Approximately 86 million years ago, after a mistake in cell division, the entire Welwitschia genome doubled during a time of increased aridity and prolonged drought in the region — and possibly the formation of the Namib Desert itself, said Tao Wan, a botanist at the Fairy Lake Botanical Garden in Shenzhen, China, and lead author of the study. He said that “extreme stress” is often associated with such genome duplication events.
Dr. Leitch, a co-author of the study, added that duplicated genes are also released from their original functions, potentially taking on new ones.
However, having more genetic material comes with a cost, Dr. Wan said. “The most basic activity for life is DNA replication, so if you have a big genome, it is really energy consuming to maintain life,” especially in such a harsh environment.
To make matters worse, a large amount of Welwitschia’s genome is “junk” self-replicating DNA sequences called retrotransposons. “Now that junk needs to be replicated, repaired,” Dr. Leitch said.
The researchers detected a “burst” of retrotransposons activity one to two million years ago, most likely because of increased temperature stress. But to counteract this, the Welwitschia genome underwent widespread epigenetic changes that silenced these junk DNA, through a process called DNA methylation.
This process, along with other selective forces, drastically pared down the size and energetic maintenance cost of Welwitschia’s duplicated library of DNA, Dr. Wan said, giving it “a very efficient, low-cost genome.”
The study also found that Welwitschia had other genetic tweaks hidden up its leaves.

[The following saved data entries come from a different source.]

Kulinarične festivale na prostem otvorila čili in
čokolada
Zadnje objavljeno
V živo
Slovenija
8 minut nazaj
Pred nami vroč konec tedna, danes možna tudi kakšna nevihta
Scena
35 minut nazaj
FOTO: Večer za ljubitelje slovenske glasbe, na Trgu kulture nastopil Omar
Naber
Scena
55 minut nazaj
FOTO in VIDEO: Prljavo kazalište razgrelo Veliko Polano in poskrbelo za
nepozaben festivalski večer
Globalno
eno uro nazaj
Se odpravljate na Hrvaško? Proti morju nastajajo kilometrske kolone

The average plant leaf grows from the plant’s apexes, or the tippy-tops of its stem and branches. But Welwitschia’s original growing tip dies, and leaves instead pour out of a vulnerable area of the plant’s anatomy called the basal meristem, which supplies fresh cells to the growing plant, Dr. Wan said. A large number of copies or increased activity of some genes involved with efficient metabolism, cell growth and stress resilience in this area may help it continue to grow under extreme environmental stress. In a warming world, the genetic lessons Welwitschia has to offer may help humans breed hardier, less thirsty crops.